平成一六年三月には「港区男女平等参画条例」を制定し、人権尊重と性別による差別の解消、社会制度や慣行の中立性および個性と能力の発揮の確保など六つの基本理念(令和二年の条例改正により、のちに性的指向、性自認および性別表現の尊重と干渉、侵害の禁止を加えた七つ)を示すとともに、区の具体的取組として、男女平等参画に関する学習機会の提供と意識啓発や、暴力的行為その他の人権侵害の根絶と被害者への支援など八項目の基本的施策、みなとマリアージュ制度の設置、付属機関等への男女平等参画の機会確保、雇用の分野における男女平等参画の推進などを掲げた。

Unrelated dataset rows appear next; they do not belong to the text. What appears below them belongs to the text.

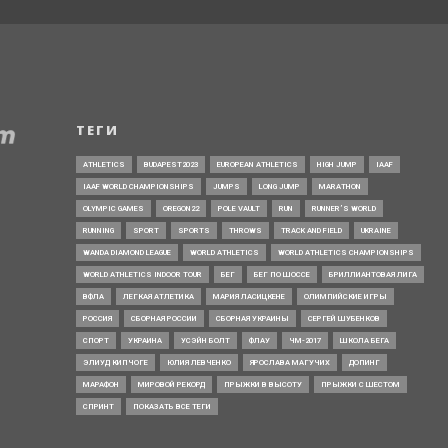
ТЕГИ
ATHLETICS
BUDAPEST2023
EUROPEAN ATHLETICS
HIGH JUMP
IAAF
IAAF WORLD CHAMPIONSHIPS
JUMPS
LONG JUMP
MARATHON
OLYMPIC GAMES
OREGON22
POLE VAULT
RUN
RUNNER’S WORLD
RUNNING
SPORT
SPORTS
THROWS
TRACK AND FIELD
UKRAINE
WANDA DIAMOND LEAGUE
WORLD ATHLETICS
WORLD ATHLETICS CHAMPIONSHIPS
WORLD ATHLETICS INDOOR TOUR
БЕГ
БЕГ ПО ШОССЕ
БРИЛЛИАНТОВАЯ ЛИГА
ВФЛА
ЛЕГКАЯ АТЛЕТИКА
МАРИЯ ЛАСИЦКЕНЕ
ОЛИМПИЙСКИЕ ИГРЫ
РОССИЯ
СБОРНАЯ РОССИИ
СБОРНАЯ УКРАИНЫ
СЕРГЕЙ ШУБЕНКОВ
СПОРТ
УКРАИНА
УСЭЙН БОЛТ
ФЛАУ
ЧМ-2017
ШКОЛА БЕГА
ЭЛИУД КИПЧОГЕ
ЮЛИЯ ЛЕВЧЕНКО
ЯРОСЛАВА МАГУЧИХ
ДОПИНГ
МАРАФОН
МИРОВОЙ РЕКОРД
ПРЫЖКИ В ВЫСОТУ
ПРЫЖКИ С ШЕСТОМ
СПРИНТ
ПОКАЗАТЬ ВСЕ ТЕГИ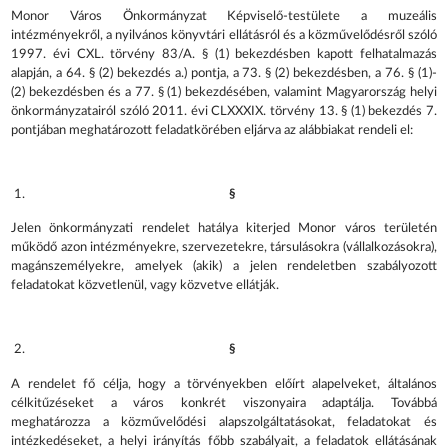
Monor Város Önkormányzat Képviselő-testülete a muzeális
intézményekről, a nyilvános könyvtári ellátásról és a közművelődésről szóló
1997. évi CXL. törvény 83/A. § (1) bekezdésben kapott felhatalmazás
alapján, a 64. § (2) bekezdés a.) pontja, a 73. § (2) bekezdésben, a 76. § (1)-
(2) bekezdésben és a 77. § (1) bekezdésében, valamint Magyarország helyi
önkormányzatairól szóló 2011. évi CLXXXIX. törvény 13. § (1) bekezdés 7.
pontjában meghatározott feladatkörében eljárva az alábbiakat rendeli el:
§
Jelen önkormányzati rendelet hatálya kiterjed Monor város területén
működő azon intézményekre, szervezetekre, társulásokra (vállalkozásokra),
magánszemélyekre, amelyek (akik) a jelen rendeletben szabályozott
feladatokat közvetlenül, vagy közvetve ellátják.
§
A rendelet fő célja, hogy a törvényekben előírt alapelveket, általános
célkitűzéseket a város konkrét viszonyaira adaptálja. Továbbá
meghatározza a közművelődési alapszolgáltatásokat, feladatokat és
intézkedéseket, a helyi irányítás főbb szabályait, a feladatok ellátásának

また、この条例に基づき、平成一七年三月には「港区男女平等参画行動計画(平成一七〜二一年度)」を策定し、①家庭生活と社会生活の両立、②あらゆる場における男女平等参画の推進、③人権の尊重と生涯を通じた健康支援、④男女平等参画社会実現に向けた社会制度・推進体制の整備という四つの目標と、それを実現するための施策・具体的事業を示した。そして、区が特に重点的に取り組むべき施策を「責任項目」とし、男女による子育ての支援、企業・事業主に対する働きかけ、審議会等における男女平等参画の推進、相談体制の充実と被害者への支援、職員の男女平等意識の向上などを位置付けた。
以降、平成二二年三月に「第二次港区男女平等参画行動計画(平成二二~二六年度)」、同二七年三月に「第三次港区男女平等参画行動計画(平成二七~三二年度)」、令和三年三月に「第四次港区男女平等参画行動計画(令和三~八年度)」を策定し、すべての人が性別等にとらわれず自分らしく豊かに生きることのできる男女平等参画社会の実現を目指し、施策を総合的かつ計画的に推進している。